This isn’t the first time a 2.7-litre 911 has appeared on the pages of Total911.com but it thoroughly deserves another airing in issue 140. Why? Because it marks a rather significant chapter in the development of the Neunelfer – the introduction of the G-Series models.

The preceding F-Series had been successful cars for Porsche, not only selling in useful numbers, but also being revered for their delicate styling and impressive performance.

It was time for a change though, and the most obvious of those – even to the casual observer – was the adoption of impact bumpers. A legislative requirement, they were well integrated into the 911 shape and defined the model right up to the launch of the 964 some 15 years later.


Down to business then, and it’s worth acknowledging that a 911 that’s more than 40 years old is going to involve some corrosion. The metalwork was galvanised from 1976 using a hot-dip protection process, but the threat of rampant tin-worm is ever present, bringing with it the potential for terrifying restoration costs.
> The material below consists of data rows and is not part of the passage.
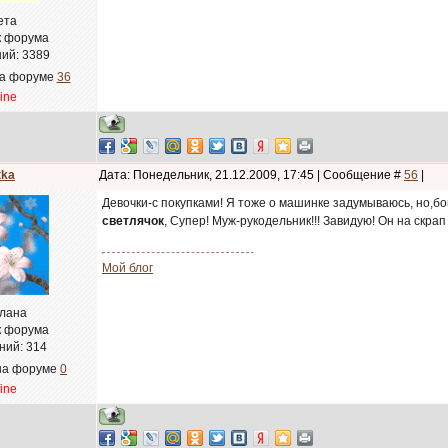
ета
к форума
ий:
3389
на форуме
36
line
tka
Дата: Понедельник, 21.12.2009, 17:45 | Сообщение #
56
|
Девочки-с покупками! Я тоже о машинке задумываюсь, но,бою
светлячок
, Супер! Муж-рукодельник!!! Завидую! Он на скра
Мой блог
лана
к форума
ний:
314
на форуме
0
line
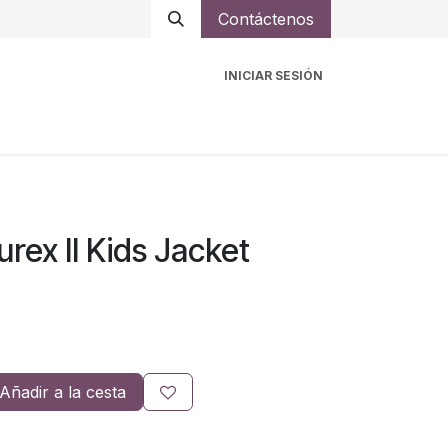
Contáctenos
INICIAR SESIÓN
ro
Intercomunicadores
Accesorios
Ayuda
ex II Kids Jacket
Añadir a la cesta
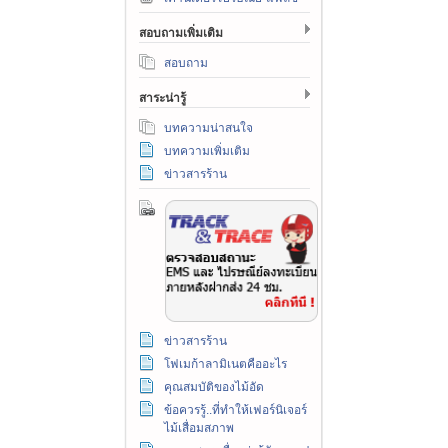
สอบถามเพิ่มเติม
สอบถาม
สาระน่ารู้
บทความน่าสนใจ
บทความเพิ่มเติม
ข่าวสารร้าน
ข่าวสารร้าน
โฟเมก้าลามิเนตคืออะไร
คุณสมบัติของไม้อัด
ข้อควรรู้..ที่ทำให้เฟอร์นิเจอร์
ไม้เสื่อมสภาพ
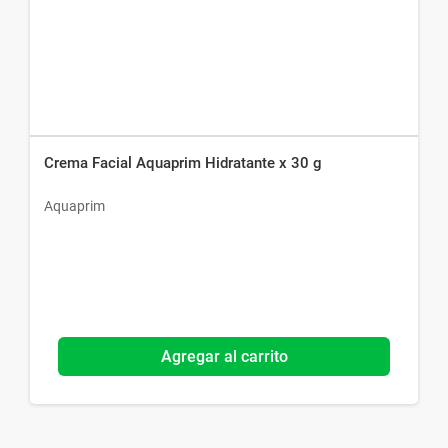
Crema Facial Aquaprim Hidratante x 30 g
Aquaprim
Agregar al carrito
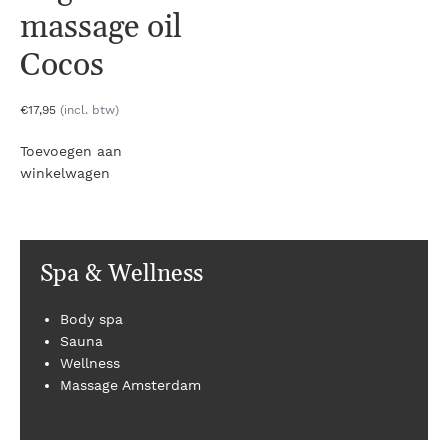
massage oil
Cocos
€
17
,95
(incl. btw)
Toevoegen aan
winkelwagen
Spa & Wellness
Body spa
Sauna
Wellness
Massage Amsterdam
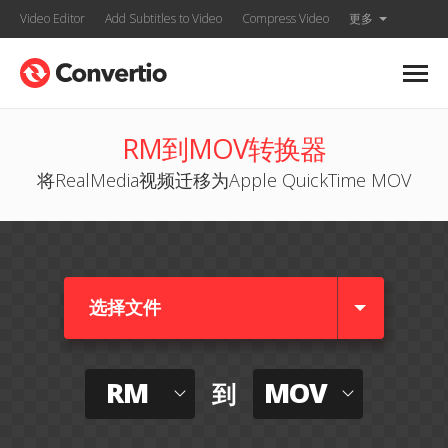
Video Editor
Add Subtitles to Video
Compress Video
更多
RM到MOV转换器
将RealMedia视频迁移为Apple QuickTime MOV
选择文件
RM
MOV
到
Filler-laden bodges are a risk, so scrutiny from a specialist is vital before parting with any money. But if you want to undertake a preliminary check there are numerous places where rust can lurk.

The front wings will rust around the wheel arches so have a good prod around the lip of the arch, and examine the headlamp bowls and around the fuel filler. It’s also worth checking the security of those impact bumpers as the mountings can succumb to rot.


And, while on the subject, they are made of aluminium, which can become badly pitted – if they are rescuable, then costly stripping, media blasting, and repainting is the only answer. Replacing them is also not cheap as a new rear item is around £1,000 before fitting.

The front luggage compartment will also need careful scrutiny, focusing on the floor, inner wings, and panel seams, while the areas around the fuel tank and battery could also have been compromised with expensive consequences.

Indeed, it’s an area that marks some of the key changes for the 2.7, among them a change to a single battery rather than the previous twin items. There was also the addition of a deflated space-saver spare tyre with an electric pump should the worst happen, which in turn allowed the fitment of a larger fuel tank to take advantage of the car’s new-found efficiency.

To read our Porsche 911 2.7 ultimate guide in fill, pick up Total 911 issue 140 in store today. Alternatively, download it straight to your digital device now.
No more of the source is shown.